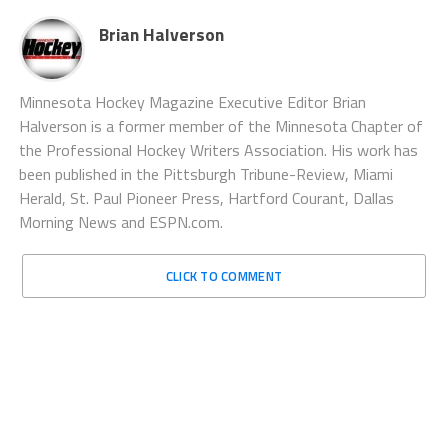
Brian Halverson
Minnesota Hockey Magazine Executive Editor Brian
Halverson is a former member of the Minnesota Chapter of
the Professional Hockey Writers Association. His work has
been published in the Pittsburgh Tribune-Review, Miami
Herald, St. Paul Pioneer Press, Hartford Courant, Dallas
Morning News and ESPN.com.
CLICK TO COMMENT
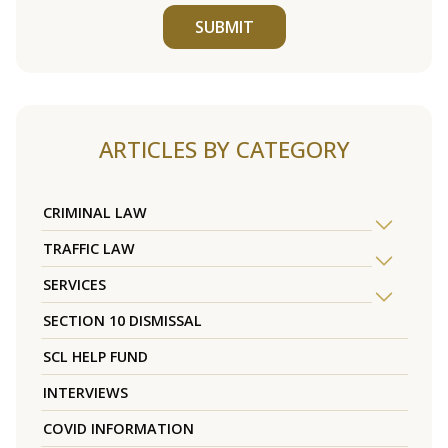
SUBMIT
ARTICLES BY CATEGORY
CRIMINAL LAW
TRAFFIC LAW
SERVICES
SECTION 10 DISMISSAL
SCL HELP FUND
INTERVIEWS
COVID INFORMATION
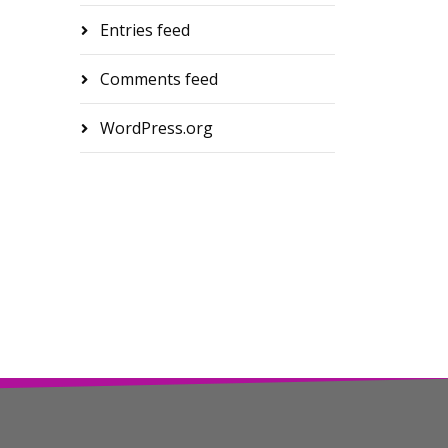
Entries feed
Comments feed
WordPress.org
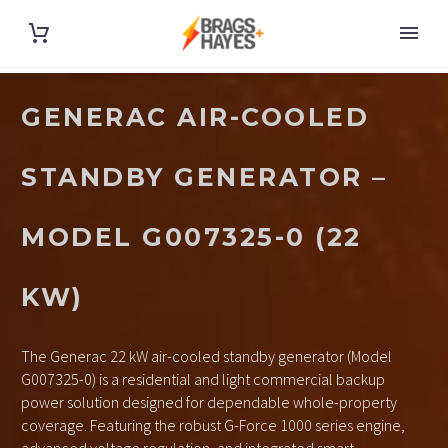
GENERAC AIR-COOLED
STANDBY GENERATOR –
MODEL G007325-0 (22
KW)
The Generac 22 kW air-cooled standby generator (Model
G007325-0) is a residential and light commercial backup
power solution designed for dependable whole-property
coverage. Featuring the robust G-Force 1000 series engine,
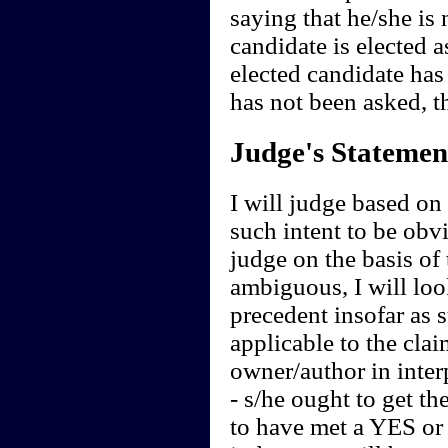
saying that he/she is 
candidate is elected a
elected candidate has
has not been asked, 
Judge's Statemen
I will judge based on t
such intent to be obvi
judge on the basis of 
ambiguous, I will loo
precedent insofar as 
applicable to the clai
owner/author in interp
- s/he ought to get th
to have met a YES or 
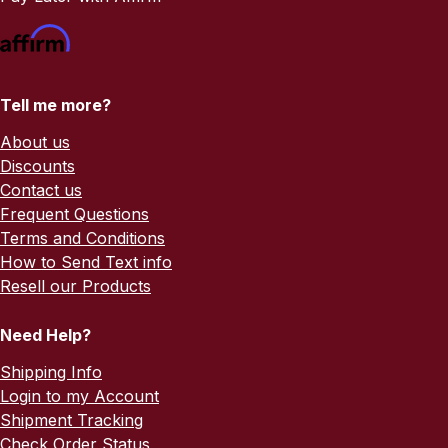
Tell me more?
About us
Discounts
Contact us
Frequent Questions
Terms and Conditions
How to Send Text info
Resell our Products
Need Help?
Shipping Info
Login to my Account
Shipment Tracking
Check Order Status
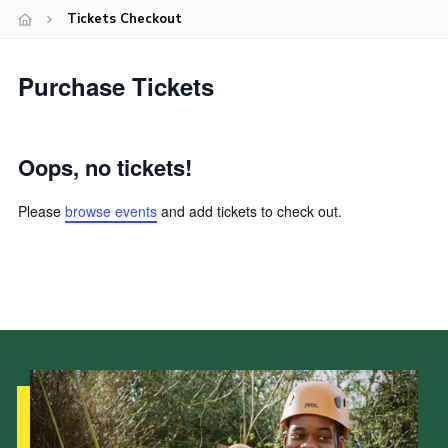
Tickets Checkout
Latest News
Join us
Purchase Tickets
Oops, no tickets!
Please
browse events
and add tickets to check out.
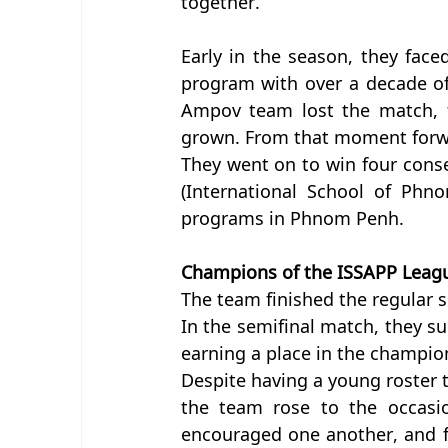
together.
Early in the season, they faced
program with over a decade of
Ampov team lost the match, 
grown. From that moment forwa
They went on to win four conse
(International School of Phno
programs in Phnom Penh.
Champions of the ISSAPP Leag
The team finished the regular se
In the semifinal match, they s
earning a place in the champion
Despite having a young roster th
the team rose to the occasion
encouraged one another, and fo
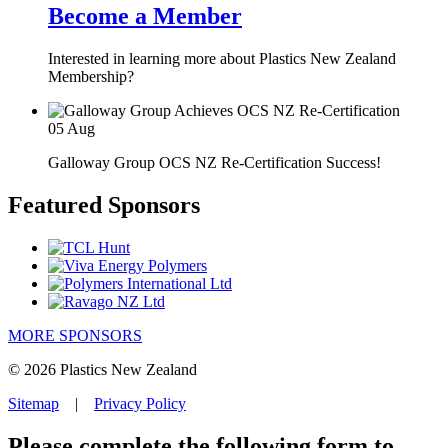
Become a Member
Interested in learning more about Plastics New Zealand
Membership?
05
Aug
Galloway Group OCS NZ Re-Certification Success!
Featured Sponsors
MORE SPONSORS
© 2026 Plastics New Zealand
Sitemap
|
Privacy Policy
Please complete the following form to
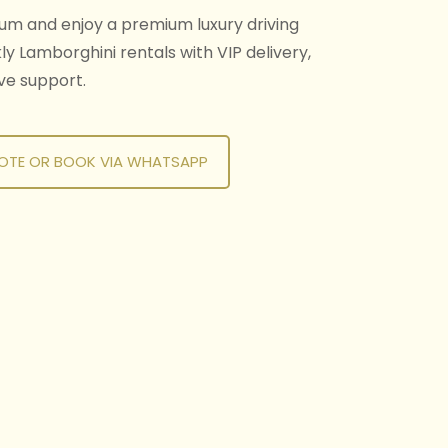
um and enjoy a premium luxury driving
y Lamborghini rentals with VIP delivery,
ive support.
OTE OR BOOK VIA WHATSAPP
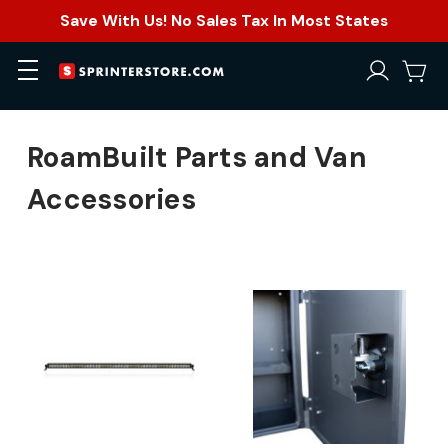
Save With Us! No Sales Tax In Most States
RoamBuilt Parts and Van
Accessories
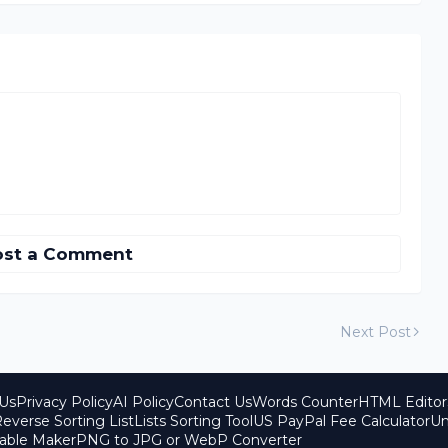
ost a Comment
Next Post
Us
Privacy Policy
AI Policy
Contact Us
Words Counter
HTML Editor
everse Sorting List
Lists Sorting Tool
US PayPal Fee Calculator
Un
able Maker
PNG to JPG or WebP Converter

———

◆ Assignment: Search the data above for the string "Please" and copy each line that has it.

◆ Solution below:
Please
Please complete the following form to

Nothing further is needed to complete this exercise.